A total of 555 patients were entered into UK-HEART, of whom 551 had interpretable 24 hour ECGs. Of these, 57 fulfilled the NICE criteria for EPS. If diabetics and patients with atrial fibrillation had been included this figure would increase to 88 as approximately 35% of heart failure populations suffer from either of these conditions.4 Recent data5 have demonstrated that a second 24 hour tape will identify a further 38% of patients with NSVT, increasing numbers to 142. In MUSTT, sustained ventricular arrhythmia was induced at EPS in 35% of patients. Other smaller studies in similar populations have found equivalent positivity rates.6 If our cohort reacted in the same way there would be 50 positive studies and hence 50 ICD implants.

During the period of recruitment 68 electrophysiological studies for ventricular arrhythmia were performed on patients within the four centres. During an equivalent, contemporary period (1998-2000), 72 studies were performed. Application of NICE guidelines would lead to a further 142 studies, equivalent to three extra per month in each of the three centres performing this procedure. During 1993-95 there were 11 ICDs implanted. Between 1998-2000 there were 79 implanted. The NICE guidelines would mean a further increase of 50, representing one extra ICD per implanting centre per month.

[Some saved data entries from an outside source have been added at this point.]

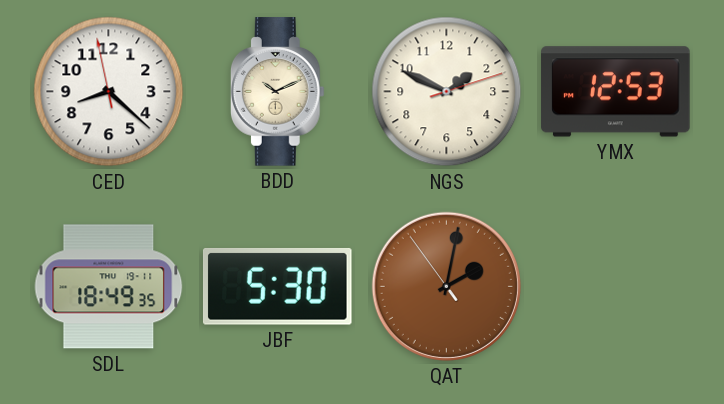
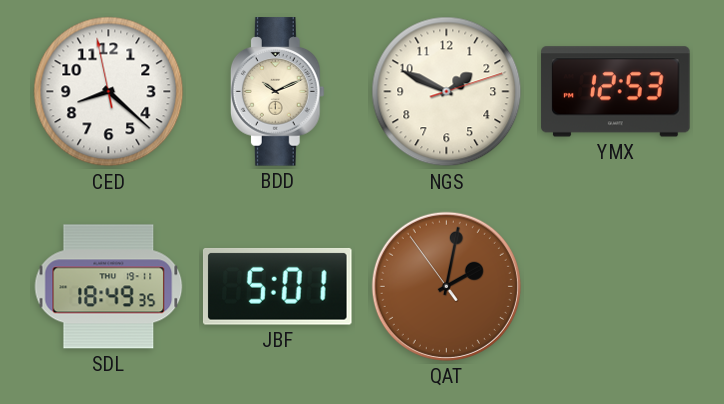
JBF: 5:30 -> 5:01
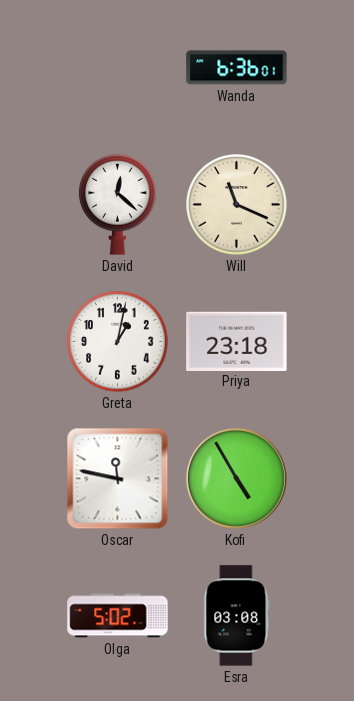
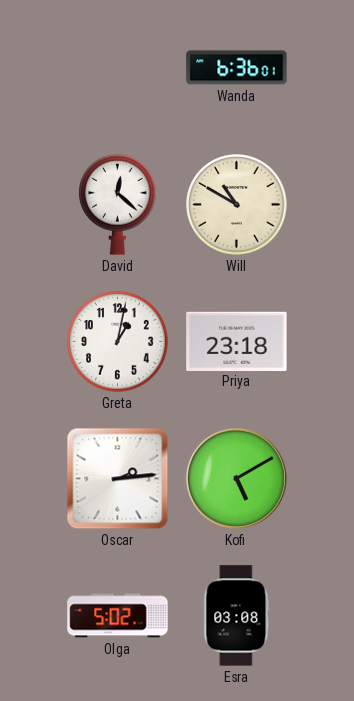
Will: 11:19 -> 10:50
Oscar: 11:47 -> 2:14
Kofi: 4:55 -> 5:10
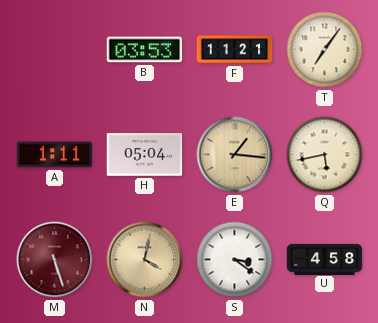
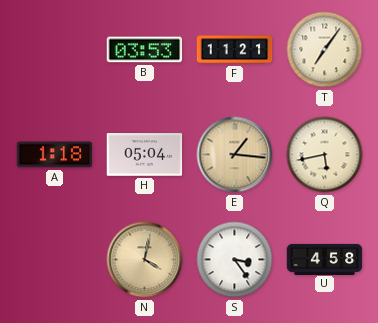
A: 1:11 -> 1:18
M: 5:27 -> none
S: 3:21 -> 3:24
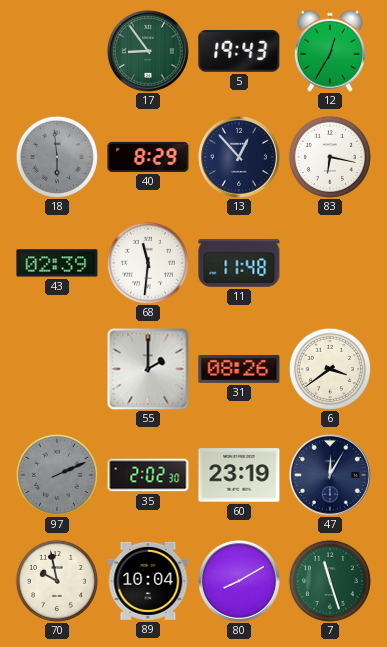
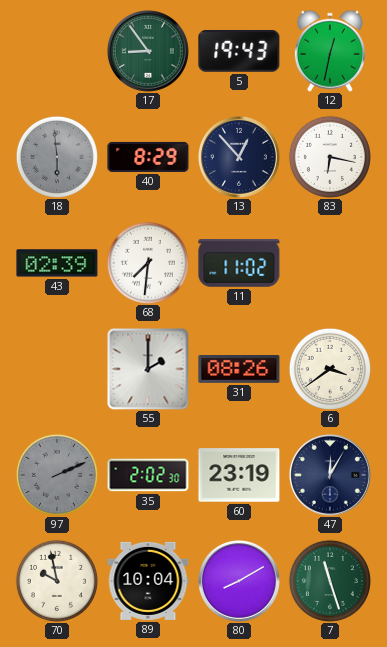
12: 12:35 -> 12:32
68: 11:31 -> 7:31
11: 11:48 -> 11:02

The UK-HEART study was primarily designed to investigate the prognostic utility of measures of heart rate variability in a heart failure population and therefore has some limitations in its application to NSVT. Diabetics and patients with atrial fibrillation were excluded from UK-HEART because of the heart rate variability analysis. Diabetics make up 20% and patients with atrial fibrillation 15% of major heart failure studies. We have assumed that if these patients had been included, our population eligible for further investigation would increase by 35%. Clearly there will be some crossover between the groups and they may have different rates of NSVT. The patients in the study were allcomers to cardiology clinics. Numbers would increase if all primary and secondary care physicians had enrolled patients.

The numbers of investigations and ICDs estimated apply to the first year of guideline implementation. The numbers requiring investigation and treatment the following year, including new diagnoses and those whose disease had progressed, would differ; theoretically fewer than in the first year. The numbers would also fall as some patients eligible for investigation or treatment would be unsuitable for non-cardiological reasons.

Trial acronyms

UK-HEART United Kingdom Heart Failure Evaluation and Assessment of Risk Trial
MADIT Multicenter Automatic Defibrillator Implantation Trial
MUSST Multicenter Unsustained Tachycardia Trial

Overall, these data provide evidence that implementation of the NICE guidelines for the use of ICDs in primary prevention is unlikely to lead to an unmanageable increase in EPS or ICD implantation in UK electrophysiology centres.